What about the extensive instructions of the sacrifice preparation? Here we do see the insertion of Priestly source material, see, for example, most of chapter 12. And what of this hardening of Pharaoh’s heart? In each instance of tht formula we have reason to trace the material to the Redactor, called “R” on the Documentary Hypothesis. The Redactor is said to have stitched all the accounts together to produce the Torah’s near final form. Perhaps the R source found reason to make clear it was Gd who hardened Pharaoh’s heart to make a stronger theological or rhetorical statement that was not present in its pre-Priestly form.
So What About the Story?
The story of the Exodus is a story of liberation. Complications immediately present themselves: Atrocities in Egypt; Israelites as enslavers; ethnic cleansing and mass displacement at the end of the Exodus journey. In our own negotiation, we can choose to emphasize what the story speaks to us today: It is that a “mixed multitude” “regardless of social station” forced their liberation from an imperial power and fled in haste to worship according to their practices. Some modern readers will find a text that allows for enslavement in the first place is too antiquated to be dealt with today.

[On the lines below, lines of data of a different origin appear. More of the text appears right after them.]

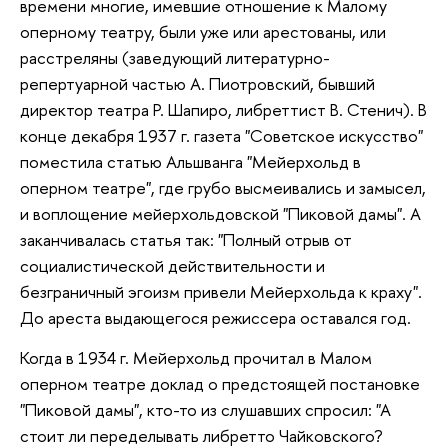
времени многие, имевшие отношение к Малому
оперному театру, были уже или арестованы, или
расстреляны (заведующий литературно-
репертуарной частью А. Пиотровский, бывший
директор театра Р. Шапиро, либреттист В. Стенич). В
конце декабря 1937 г. газета "Советское искусство"
поместила статью Альшванга "Мейерхольд в
оперном театре", где грубо высмеивались и замысел,
и воплощение мейерхольдовской "Пиковой дамы". А
заканчивалась статья так: "Полный отрыв от
социалистической действительности и
безграничный эгоизм привели Мейерхольда к краху".
До ареста выдающегося режиссера оставался год.
Когда в 1934 г. Мейерхольд прочитал в Малом
оперном театре доклад о предстоящей постановке
"Пиковой дамы", кто-то из слушавших спросил: "А
стоит ли переделывать либретто Чайковского?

I would suggest that plenty of people today seem to have little urgency for making reparation for the chattel enslavement in our history. Maybe confronting these stories, finding their core, understanding what is to be done with them is something we need more of, not less. The Exodus event did not happen historically, but maybe it’s our ability to discuss these episodes in the abstract that we’ll learn how better to deal with contemporary calls for liberation.
So bo, come to Pharoah. Let us liberate.